From deadly attacks on medical staff to devastated urban areas, the situation in Gaza is rapidly worsening, further discouraging humanitarian groups struggling to address the toll of Israel’s war with Hamas, aid officials said Thursday. .
The situation has worsened over the past three weeks as Israel has carried out military operations in the southern Gaza city of Rafah. Rafah was previously where more than half of the population found refuge during the war. Fighting there has led to mass displacement and widespread destruction of health and humanitarian services.
“Our humanitarian partners working in Gaza tell us the situation is worse than ever,” Samantha Power, administrator of the U.S. Agency for International Development, wrote on social media Thursday.
Senior members of the Biden administration have said in recent days that the situation for civilians in Gaza has been worsening but has not yet reached a point where it would trigger a change in U.S. policy on arming Israel. President Biden warned earlier this month that the United States would block certain arms transfers if Israel targets the populated area of Rafah in a large-scale offensive.
Many humanitarian and medical groups have described the crisis as deepening, not only because aid supplies have been significantly reduced, but also because the intensity of the bombings has forced hospitals to close and clinics to relocate.
The Palestinian Red Crescent said on Thursday that two of its medical staff had been killed in Israeli airstrikes, bringing the number of staff and volunteers killed in the war in Gaza to 19.
“This is a stark reminder of the grim reality health workers face: death, exhaustion and horrific scenes every day,” the International Crescent Committee wrote of the attack.
In response to a request for comment on the strike, the Israeli military told The New York Times that a “suspicious vehicle” approached Israeli soldiers in a way that “posed a threat to troops operating in the Rafah area.”
“Therefore, the IDF tank opened fire on the vehicle,” the military added, referring to the Israel Defense Forces, in the statement. They said a strike was under consideration.
Aid groups have issued increasingly urgent warnings about the situation around Rafah, as well as the impact the fighting there has had on humanitarian work across Gaza. The town’s border crossing with Egypt was a major route for aid delivery, but has been closed for weeks due to fighting. Aid shipments to the region have fallen by 67% since Israel began its campaign there, according to the United Nations Office for the Coordination of Humanitarian Affairs.
Gaza’s health ministry said on Thursday that 53 people were killed in heavy fighting outside Rafah and Gaza City in the past 24 hours.
Videos made Thursday by residents who flocked to the village of Jabaliya after Israeli tanks withdrew showed block after block of cratered concrete blocks and pancake buildings.

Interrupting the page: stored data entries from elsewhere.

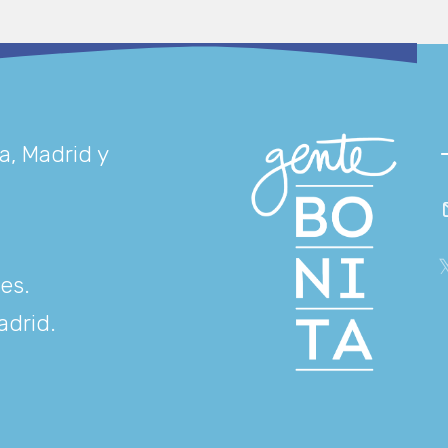
a, Madrid y
res
.
adrid
.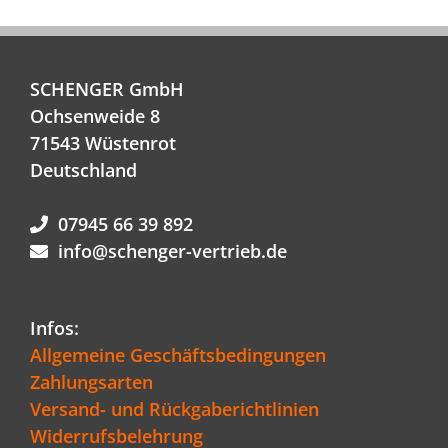
SCHENGER GmbH
Ochsenweide 8
71543 Wüstenrot
Deutschland
07945 66 39 892
info@schenger-vertrieb.de
Infos:
Allgemeine Geschäftsbedingungen
Zahlungsarten
Versand- und Rückgaberichtlinien
Widerrufsbelehrung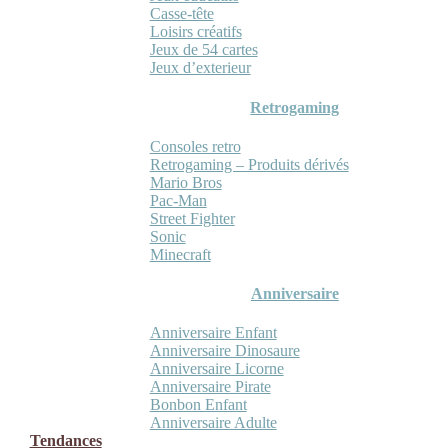
Casse-tête
Loisirs créatifs
Jeux de 54 cartes
Jeux d’exterieur
Retrogaming
Consoles retro
Retrogaming – Produits dérivés
Mario Bros
Pac-Man
Street Fighter
Sonic
Minecraft
Anniversaire
Anniversaire Enfant
Anniversaire Dinosaure
Anniversaire Licorne
Anniversaire Pirate
Bonbon Enfant
Anniversaire Adulte
Tendances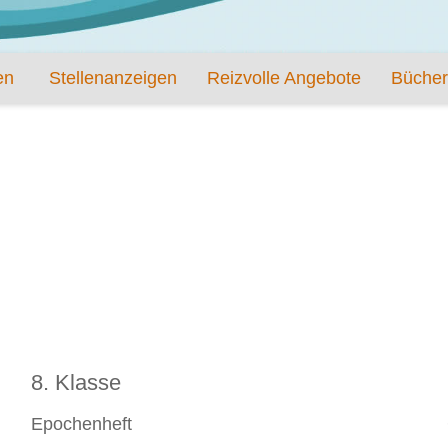
en
Stellenanzeigen
Reizvolle Angebote
Bücher
8. Klasse
Epochenheft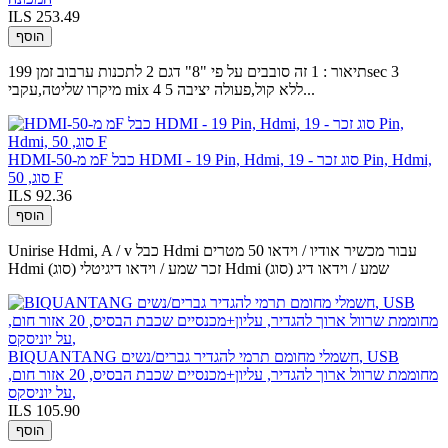
ILS 253.49
הוסף
תיאור : 1 זה סובבים על פי "8" דגם 2 לתכנות ערבוב זמן 199sec 3
מיקרו שליטה,עקבי mix 4 ללא קול,פעולה יציבה 5...
HDMI-מ מ-50F כבל HDMI - 19 Pin, Hdmi, סוג זכר - 19 Pin, Hdmi,
סוג, 50 F
ILS 92.36
הוסף
Unirise Hdmi, A / v כבל Hdmi עבור מכשיר אודיו / וידאו 50 מטרים
Hdmi (סוג) זכר שמע / וידאו דיגיטלי Hdmi (סוג) שמע / וידאו דיג
BIQUANTANG חשמלי מחומם תרמי להגדיר גברים/נשים, USB
מחוממת שרוול ארוך להגדיר, עליון+מכנסיים שכבת הבסיס, 20 אזור חום,
על יוניסקס,
ILS 105.90
הוסף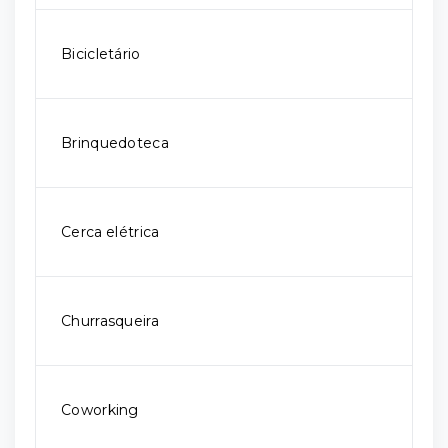
Bicicletário
Brinquedoteca
Cerca elétrica
Churrasqueira
Coworking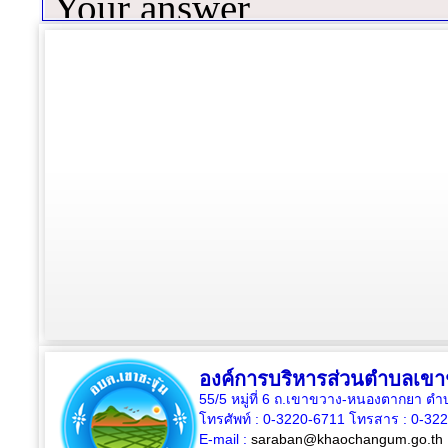
องค์การบริหารส่วนตำบลเขาช
55/5 หมู่ที่ 6 ถ.เขาขวาง-หนองตากยา ต
โทรศัพท์ : 0-3220-6711 โทรสาร : 0-32
E-mail :
saraban@khaochangum.go.th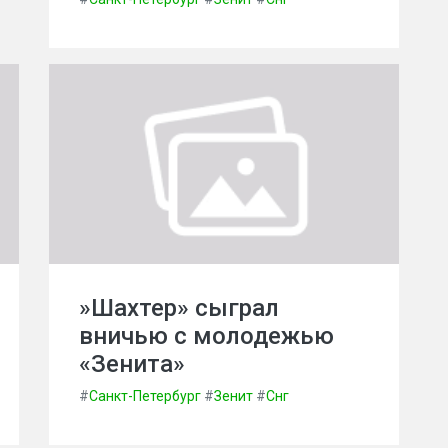
»Шахтер» сыграл
вничью с молодежью
«Зенита»
#
Санкт-Петербург
#
Зенит
#
Снг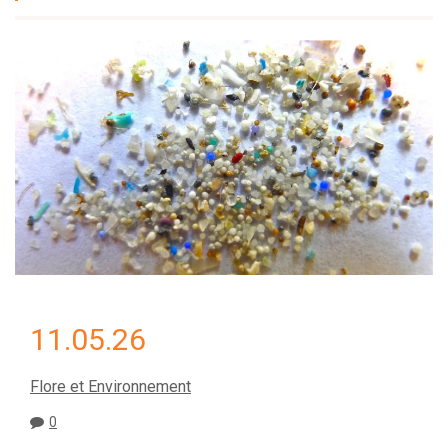
11.05.26
Flore et Environnement
0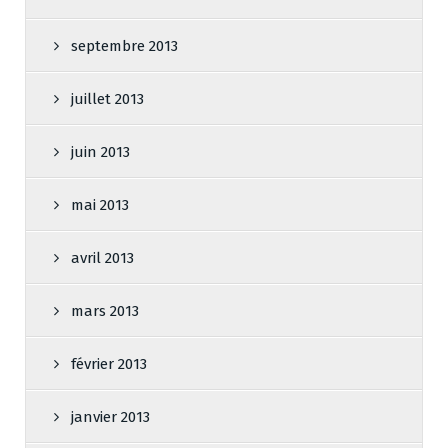
septembre 2013
juillet 2013
juin 2013
mai 2013
avril 2013
mars 2013
février 2013
janvier 2013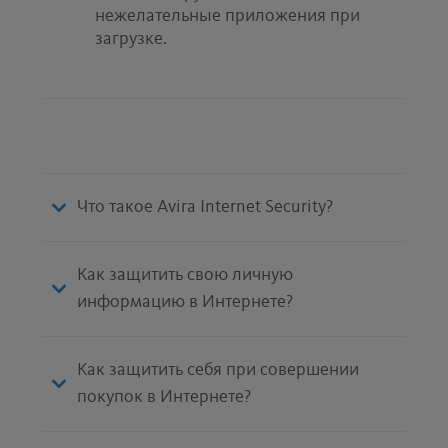
нежелательные приложения при
загрузке.
Что такое Avira Internet Security?
Как защитить свою личную
информацию в Интернете?
Как защитить себя при совершении
покупок в Интернете?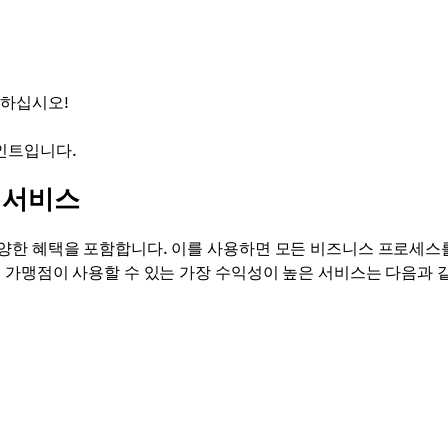
작하십시오!
인트입니다.
 서비스
양한 혜택을 포함합니다. 이를 사용하면 모든 비즈니스 프로세스
. 가맹점이 사용할 수 있는 가장 수익성이 높은 서비스는 다음과 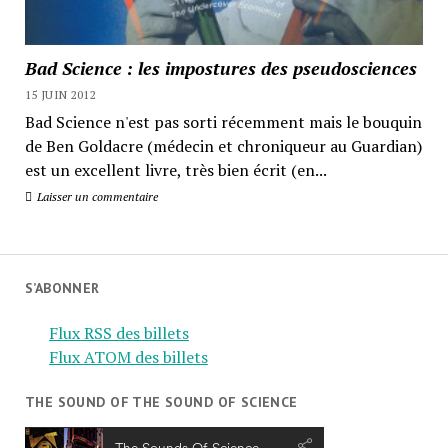
Bad Science : les impostures des pseudosciences
15 JUIN 2012
Bad Science n'est pas sorti récemment mais le bouquin
de Ben Goldacre (médecin et chroniqueur au Guardian)
est un excellent livre, très bien écrit (en...
Laisser un commentaire
S’ABONNER
Flux RSS des billets
Flux ATOM des billets
THE SOUND OF THE SOUND OF SCIENCE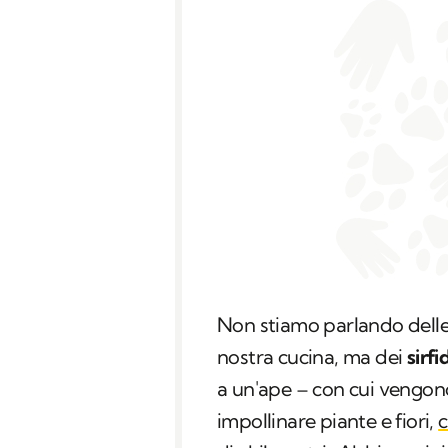
Non stiamo parlando delle
nostra cucina, ma dei
sirfid
a un'ape – con cui vengono
impollinare piante e fiori,
c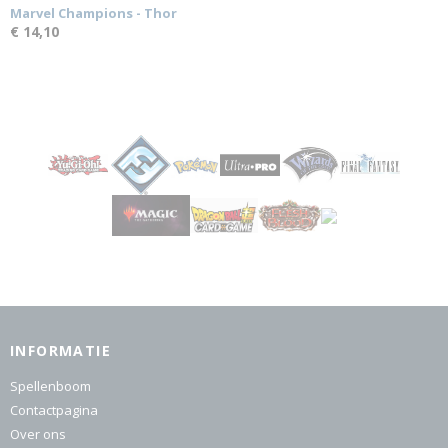
Marvel Champions - Thor
€ 14,10
INFORMATIE
Spellenboom
Contactpagina
Over ons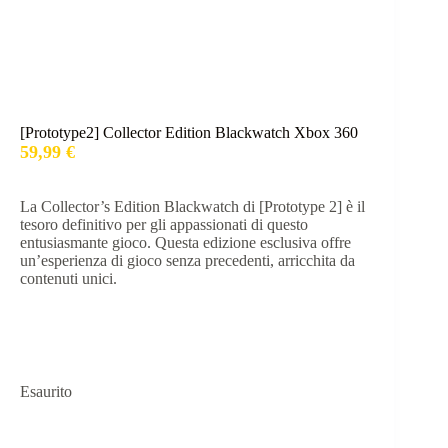
[Prototype2] Collector Edition Blackwatch Xbox 360
59,99
€
La Collector’s Edition Blackwatch di [Prototype 2] è il
tesoro definitivo per gli appassionati di questo
entusiasmante gioco. Questa edizione esclusiva offre
un’esperienza di gioco senza precedenti, arricchita da
contenuti unici.
Esaurito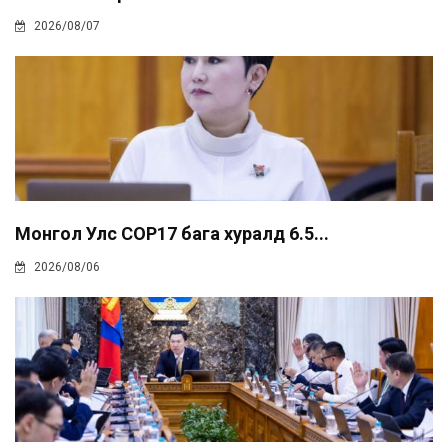
2026/08/07
Монгол Улс COP17 бага хуралд 6.5...
2026/08/06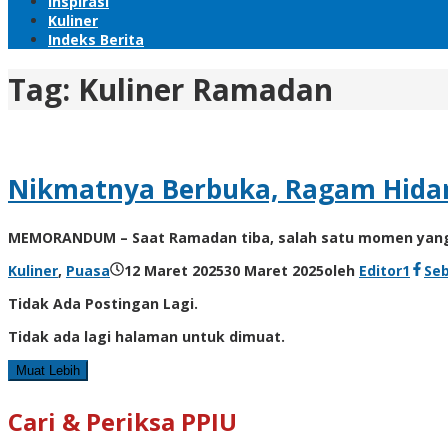
Inspirasi
Kuliner
Indeks Berita
Tag:
Kuliner Ramadan
Nikmatnya Berbuka, Ragam Hidan
MEMORANDUM – Saat Ramadan tiba, salah satu momen yang p
Kuliner
,
Puasa
12 Maret 2025
30 Maret 2025
oleh
Editor1
Se
Tidak Ada Postingan Lagi.
Tidak ada lagi halaman untuk dimuat.
Muat Lebih
Cari & Periksa PPIU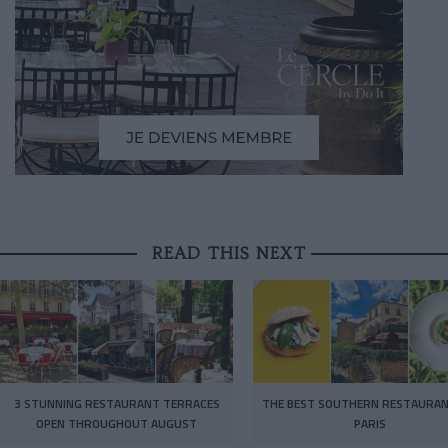
READ THIS NEXT
3 STUNNING RESTAURANT TERRACES
THE BEST SOUTHERN RESTAURAN
OPEN THROUGHOUT AUGUST
PARIS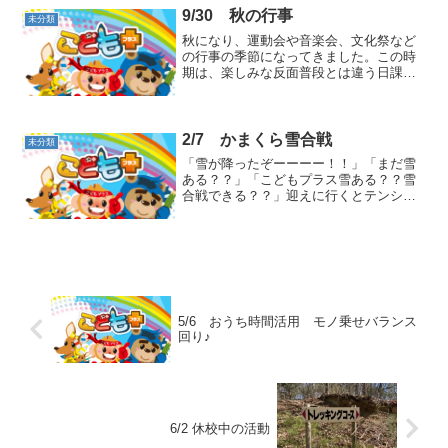
9/30 秋の行事
未分類
秋になり、運動会や音楽会、文化祭など
の行事の季節になってきました。この時
期は、楽しみな反面普段とは違う日課で
活動することや集団の中で行動しなけれ
ばならないことで、頑張り過ぎてしまい
疲れが出やすいです。 運動会の練習で
汚れた運動着で登所するお...
2/7 かまくら雪合戦
未分類
「雪が降ったぞーーーー！！」「まだ雪
ある？？」「こどもプラス雪ある？？雪
合戦できる？？」迎えに行くとテンショ
ンが高いこどもたち！！わかります！そ
の気持ち！子どもの頃、毎朝「雪ふって
いないかなー」ってワクワクしながら窓
を見ていましたよね！スタ...
5/6 おうち時間活用 モノ乗せバランス
回り♪
6/2 休校中の活動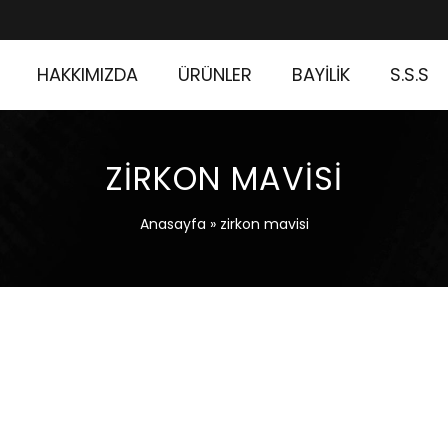
HAKKIMIZDA
ÜRÜNLER
BAYİLİK
S.S.S
ZIRKON MAVISI
Anasayfa
»
zirkon mavisi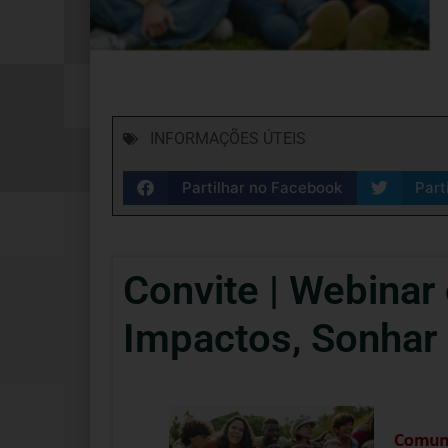
INFORMAÇÕES ÚTEIS
Partilhar no Facebook
Part
Convite | Webinar
Impactos, Sonhar F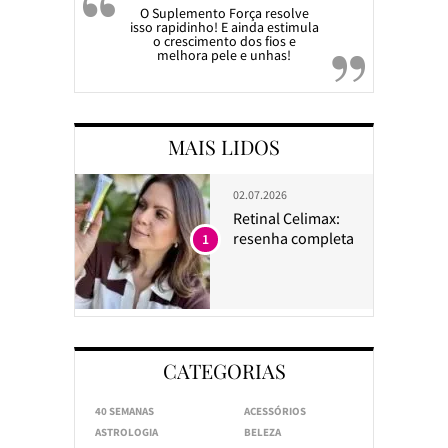
O Suplemento Força resolve
isso rapidinho! E ainda estimula
o crescimento dos fios e
melhora pele e unhas!
MAIS LIDOS
02.07.2026
Retinal Celimax:
resenha completa
1
CATEGORIAS
40 SEMANAS
ACESSÓRIOS
ASTROLOGIA
BELEZA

The widespread destruction highlights the daily struggle of civilians and aid workers seeking safety.
Confusion and fear intensified on Sunday when a fire was set on a refugee camp in Tal district, in the Rafah Sultanate, killing 45 people, and on Tuesday a strike broke out in Al Mawasi, a coastal district near Rafah, killing 21 people. Both civilians and aid workers.
Israel claimed that it did not attack the area it designated as a ‘humanitarian zone’ where an evacuation order from the Gaza Strip was issued. But social media posts and leaflets dropped by Israel to identify Gaza were sometimes unclear.
Some of the civilians contacted said they had never seen the leaflets, while others said they were confused by the instructions, which included the numbering system the IDF uses to describe different areas.
“We don’t understand the instructions in the leaflets dropped by the army,” said Rafif Aziz, 37, a mother of four who recently moved from Rafah to Deir al-Balah. Deir al-Bala is what an Israeli military spokesman calls a “safer” zone. . “We ask each other and go with what the majority believes.”
Even if civilians and humanitarian organizations understand the guidelines, they can still be difficult to follow.
Louise Waterridge, spokeswoman for UNRWA, the main U.N. agency supporting Palestine, said unreliable mobile networks in the region made it difficult for aid groups like hers to explain to staff where it was safe to go or move equipment.
Mr Waterridge said leaflets often spread more fear to residents than useful information.
“What can I tell people?” She said. “No one knows where to go. There is panic and chaos. “Many people think the leaflet just means that death is coming.”
Rawan Sheikh Ahmad, Abu Bakr Bashir and Johnatan Reiss contributed to the report.